President Obama is going to be one lonely ex-president

In 2009, President and Mrs. Bush landed in Texas after watching the former's successor get sworn in.  His remarks were gracious and very kind about President Obama.  He did not say he'd spend his retirement fighting the new president.  Furthermore, love or hate him, he has slept comfortably since leaving office knowing that he put the country first and did the best he could in a very diffcult situation.  

Well, it does not look as though President Obama has anything like that in mind.  We just read that he plans to "jump into the fray" to defend his policies against President Trump.  Add to all of this that he is not moving anywhere.  He will stay in Washington, D.C., not far from the White House.  

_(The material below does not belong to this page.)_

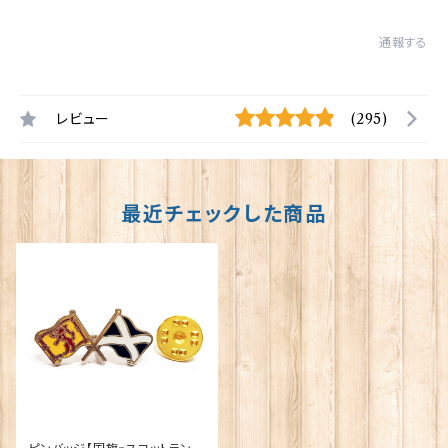
通報する
レビュー
(295)
最近チェックした商品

Unfortunately for President Obama and his legacy, history won't be kind at all.  Of course, he will always be the first black president but not much more than that.

Obamacare is collapsing on its own.  Yes, the GOP majority will move to repeal it, but that's a bit like signing the death certificate on a person dead for months.    

President Obama's foreign policy is in total disarray.  It's hard to see anyone defending any of it, except for liberal Democrats from safe seats who just want to oppose President Trump.

The U.S. economy is desperately calling for liberation of Mr. Obama's regulations. Most of them will be reversed by another executive order. One pen cancels another!

So what exactly is ex-President Obama going to "jump in the fray" for?  What U.S. Senate Democrats running for reelection in 2018 are going to show up and follow their leader?    

Yes, the fall of the House of Obama is coming, and he can spend the rest of his life blaming himself, and no one else, for it.  Yes, he made his own bed and now will have to sleep on it for years, as Marc A. Thiessen pointed out:

It’s not just Obama’s executive actions that will soon be reversed. His signature legislative achievement, Obamacare, is headed for repeal — and he has no one to blame but himself. 

Obama passed his health-care reform without any Republican buy-in or any effort to reach bipartisan consensus. 

He controlled both houses of Congress, and so he imposed his will over the objection of every single Republican. 

Now that Republicans control both Congress and the White House, they have no incentive to preserve the law.

Last, but not least, I hope someone updates his contacts list.  It's a much shorter list of elected Democrats eight years after he walked into the Oval Office.  

As Michael Barone pointed out, the party has not been this weak since 1930.    

Therefore, President Obama may hear a lot of recorded messages ("this number is no longer in service") when he calls Democrats from his new home office not far from where he works now.